◆ **Dataset items**
───
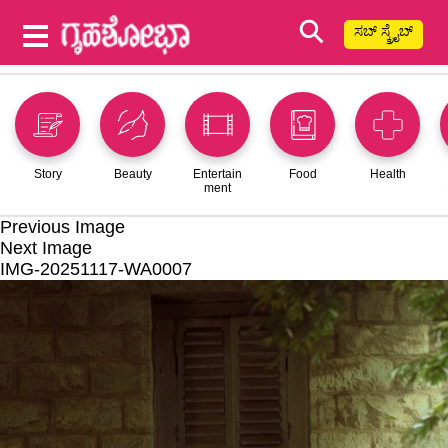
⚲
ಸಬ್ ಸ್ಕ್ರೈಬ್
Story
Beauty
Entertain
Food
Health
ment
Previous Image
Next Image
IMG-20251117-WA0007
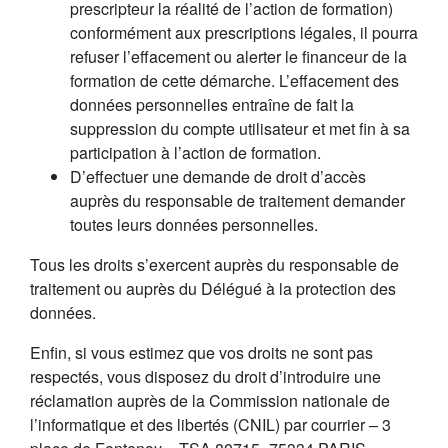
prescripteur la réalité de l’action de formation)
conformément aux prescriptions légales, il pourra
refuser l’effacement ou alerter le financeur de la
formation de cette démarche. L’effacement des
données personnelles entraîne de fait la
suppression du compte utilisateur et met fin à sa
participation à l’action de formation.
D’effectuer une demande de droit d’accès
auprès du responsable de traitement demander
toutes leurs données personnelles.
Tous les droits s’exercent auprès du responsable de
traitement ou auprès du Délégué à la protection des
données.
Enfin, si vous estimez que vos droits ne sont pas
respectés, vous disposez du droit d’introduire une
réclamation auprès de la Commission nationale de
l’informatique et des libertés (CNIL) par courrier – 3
───
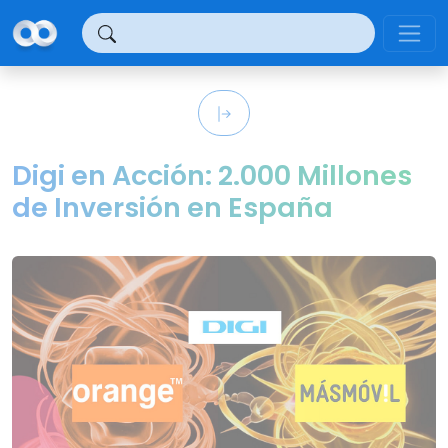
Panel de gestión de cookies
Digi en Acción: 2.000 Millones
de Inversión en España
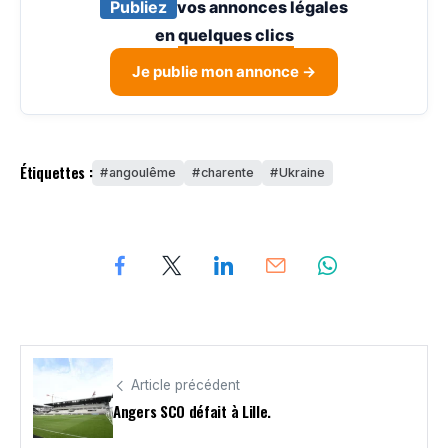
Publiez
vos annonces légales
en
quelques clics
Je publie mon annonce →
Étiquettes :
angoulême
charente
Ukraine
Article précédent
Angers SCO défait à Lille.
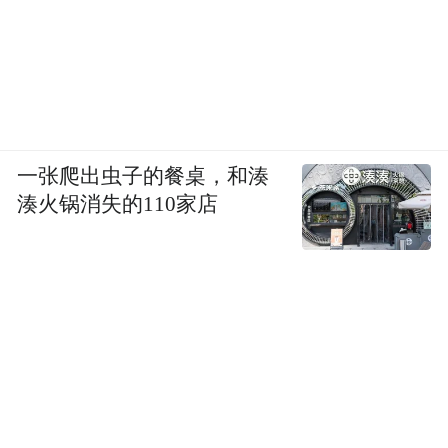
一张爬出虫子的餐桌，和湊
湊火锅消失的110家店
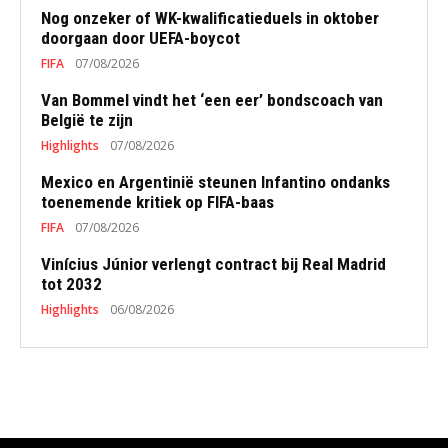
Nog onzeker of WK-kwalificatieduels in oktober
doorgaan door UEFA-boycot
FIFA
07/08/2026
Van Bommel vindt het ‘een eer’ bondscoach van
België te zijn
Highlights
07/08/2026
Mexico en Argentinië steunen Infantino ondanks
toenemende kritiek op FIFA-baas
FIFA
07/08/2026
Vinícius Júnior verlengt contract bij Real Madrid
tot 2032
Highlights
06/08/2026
───
◆ **Work order**
For each line above that contains the word "vous", make a copy.

◆ **Written answer**
Enfin, si vous estimez que vos droits ne sont pas
respectés, vous disposez du droit d’introduire une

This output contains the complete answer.